DETAILED DESCRIPTION OF THE EMBODIMENTS
[0035] FIG. 10 illustrates a cooled tissue ablation system 100
constructed in accordance with a preferred embodiment of the
present inventions. The system 100 generally comprises an
introducer cannula 102 for providing percutaneous access to an
intervertebral disc, a tissue ablation probe 104 for ablating
selected tissue within the intervertebral disc, a radio frequency
(RF) generator 106 configured to deliver RF ablation energy to the
probe 104, and a pump assembly 108 configured to deliver a cooling
medium to the probe 104 during the ablation process.

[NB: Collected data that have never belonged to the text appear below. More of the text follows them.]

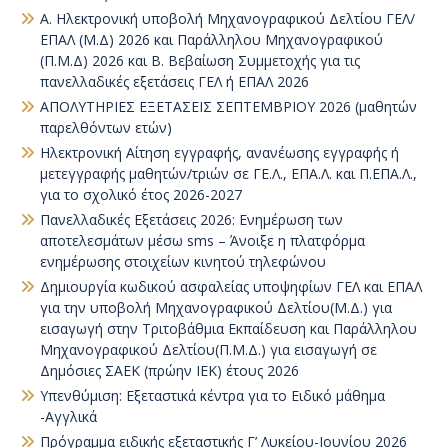
Α. Ηλεκτρονική υποβολή Μηχανογραφικού Δελτίου ΓΕΛ/
ΕΠΑΛ (Μ.Δ) 2026 και Παράλληλου Μηχανογραφικού
(Π.Μ.Δ) 2026 και Β. Βεβαίωση Συμμετοχής για τις
πανελλαδικές εξετάσεις ΓΕΛ ή ΕΠΑΛ 2026
ΑΠΟΛΥΤΗΡΙΕΣ ΕΞΕΤΑΣΕΙΣ ΣΕΠΤΕΜΒΡΙΟΥ 2026 (μαθητών
παρελθόντων ετών)
Ηλεκτρονική Αίτηση εγγραφής, ανανέωσης εγγραφής ή
μετεγγραφής μαθητών/τριών σε ΓΕ.Λ., ΕΠΑ.Λ. και Π.ΕΠΑ.Λ.,
για το σχολικό έτος 2026-2027
Πανελλαδικές Εξετάσεις 2026: Ενημέρωση των
αποτελεσμάτων μέσω sms – Άνοιξε η πλατφόρμα
ενημέρωσης στοιχείων κινητού τηλεφώνου
Δημιουργία κωδικού ασφαλείας υποψηφίων ΓΕΛ και ΕΠΑΛ
για την υποβολή Μηχανογραφικού Δελτίου(Μ.Δ.) για
εισαγωγή στην Τριτοβάθμια Εκπαίδευση και Παράλληλου
Μηχανογραφικού Δελτίου(Π.Μ.Δ.) για εισαγωγή σε
Δημόσιες ΣΑΕΚ (πρώην ΙΕΚ) έτους 2026
Υπενθύμιση: Εξεταστικά κέντρα για το Ειδικό μάθημα
-Αγγλικά
Πρόγραμμα ειδικής εξεταστικής Γ’ Λυκείου-Ιουνίου 2026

[0036] The cannula 102 comprises a shaft 112 having a distal end
114 and proximal end 116, a lumen 118 (shown in phantom)
terminating in an exit port 120 at the distal end 114 of the
cannula shaft 112, and a handle 122 mounted on the proximal end 116
of the cannula shaft 112. The handle 122 defines an entry port 124
in communication with the cannula lumen 118. To facilitate
introduction through tissue, the cannula shaft 112 is preferably
stiff (e.g., it can be composed of a stiff material, or reinforced
with a coating or a coil to control the amount of flexing), so that
the cannula shaft 112 can penetrate the tissue without being
damaged. The materials used in constructing the cannula shaft 112
may comprise any of a wide variety of biocompatible materials. In a
preferred embodiment, a radiopaque material, such as metal (e.g.,
stainless steel, titanium alloys, or cobalt alloys) or a polymer
(e.g., ultra high molecular weight polyethylene) may be used, as is
well known in the art. Alternatively, if supported by a rigid
member during introduction into the tissue, the cannula shaft 112
may be flexible. The handle 122 is preferably composed of a durable
and rigid material, such as medical grade plastic, and is
ergonomically molded to allow a physician to more easily manipulate
the cannula 102.
[0037] The outer diameter of the cannula shaft 112 is preferably
less than 1/2 inch, but other dimensions for the outer diameter of
the cannula shaft 112 may also be appropriate. The cannula lumen
118 should have an inner diameter so as to allow the tissue
ablation probe 104 to be slidably housed therein, as will be
described in further detail below. In the illustrated embodiment,
the profile of the cannula lumen 118 is circular, but can be other
shapes as well. In the illustrated embodiment, the distal tip of
the cannula shaft 112 tapered or sharpened to facilitate its
introduction through tissue. Alternatively, the distal tip of the
cannula shaft 112 is blunt, in which case, a stylet (not shown) can
be introduced through the cannula lumen 118 to provide an
independent means for boring through tissue. In this manner, tissue
cores will not block the cannula lumen 118, which may otherwise
prevent, or at least make difficult, deployment of the tissue
ablation probe 104.
[0038] The ablation probe 104 comprises an elongated shaft 126
having a distal end 128 and a proximal end 130. The diameter of the
probe shaft 126 is sized to fit through the lumen 118 of the
cannula 102, while the length of the probe shaft 126 is sized, such
that its distal end 128 extends out from the exit port 120 of the
cannula 102 when the probe 104 is fully introduced into the cannula
102. The probe shaft 126 is composed of a suitable plastic
material, such as polyurethane, nylon, Pebax.RTM., Hytrel.RTM.,
etc. The distal end 128 of the probe shaft 126 is preferably stiff
enough, so that it can be guided through the nucleus pulposus of
the intervertebral disc without collapsing. For example, the distal
end 128 of the probe shaft 126, or the entire length of the probe
shaft 126, can include a braid (not shown) composed of a suitable
material, such as Nylon or Kevlar, to increased its rigidity. The
probe shaft 126 need not be capable of penetrating the annulus
fibrosus of the intervertebral disc, since access to the nucleus
pulposus will be provided via the cannula 102.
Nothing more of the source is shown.